Feasibility of Human Wrist-joint Neuromuscular System Identification Method Using Functional Electrical Stimulation in Clinical Examinations

Yuya SUZUKI, Kazuhiro MATSUI, Keita ATSUUMI, Kazuhiro TANIGUCHI, Hiroaki HIRAI, Atsushi NISHIKAWA
Vol. 13 (2024) p. 205-213

With recent advancements in human digital twin study, acquiring human neuromuscular characteristics has become a dire necessity. However, many of these studies use large equipment for imaging, such as computed tomography, and are not suitable for conducting clinical screening examinations. Evoked electromyography (eEMG) and manual muscle testing (MMT) are some of the simple clinical examination methods for acquiring human neuromuscular characteristics. The eEMG method is used to examine neural transmission functions. This method involves electrically stimulating nerves and analyzing the compound action potentials obtained from the muscles.
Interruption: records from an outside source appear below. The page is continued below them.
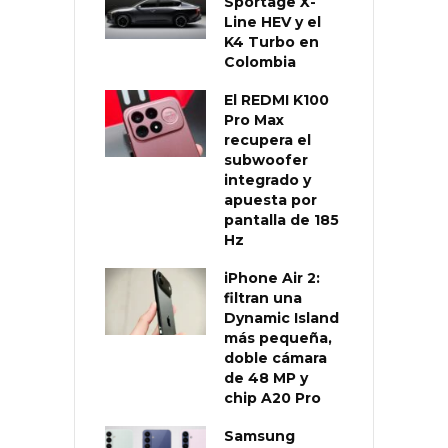
Sportage X-
Line HEV y el
K4 Turbo en
Colombia
El REDMI K100
Pro Max
recupera el
subwoofer
integrado y
apuesta por
pantalla de 185
Hz
iPhone Air 2:
filtran una
Dynamic Island
más pequeña,
doble cámara
de 48 MP y
chip A20 Pro
Samsung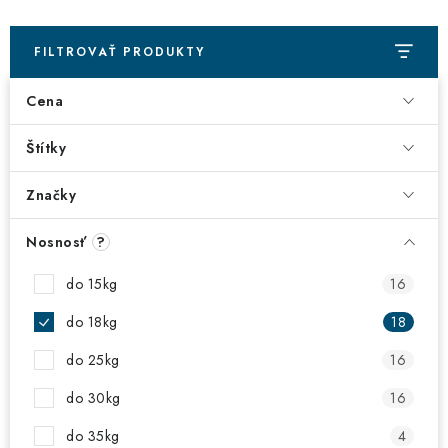
VŠETKO PRE DETI
HRAČKY DO VODY
FILTROVAŤ PRODUKTY
Cena
PODVODNÉ SKÚTRE
Štítky
TAŠKY A VAKY
Značky
CVIČENIE
Nosnosť
?
SAUNOVANIE
do 15kg
16
OTUŽOVANIE
do 18kg
18
do 25kg
16
Predajňa Plutvy.sk
Doručenie od 1,99€
O nás
Kontakt
do 30kg
16
do 35kg
4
However, it can only identify the time delay in the neuromuscular system. Alternatively, MMT is a simple testing method that can only obtain static muscle-force characteristics. Other methods to obtain muscle dynamic characteristics do not consider multiple muscle coordination. In this study, we developed a method to acquire the dynamics of human wrist-joint neuromuscular systems as a second-order and time delay system for clinical screening examinations. This method applies functional electrical stimulation (FES) to agonist-antagonist muscle pairs and achieve isometric force-sensing. The parameters of this dynamic system are indicators of the neuromuscular characteristics of this dynamic system. We confirmed the possibility of using these indicators for clinical examinations. The results suggest that the damping ratio is reproducible and can be applied to the clinical test, particularly for sarcopenia. However, further studies are needed to expand the frequency range of the input FES wave and examine the change of optimization method to fit the transfer function for system identification. In addition, a further study with a larger sample size is needed after strictly defining and recruiting the subject group.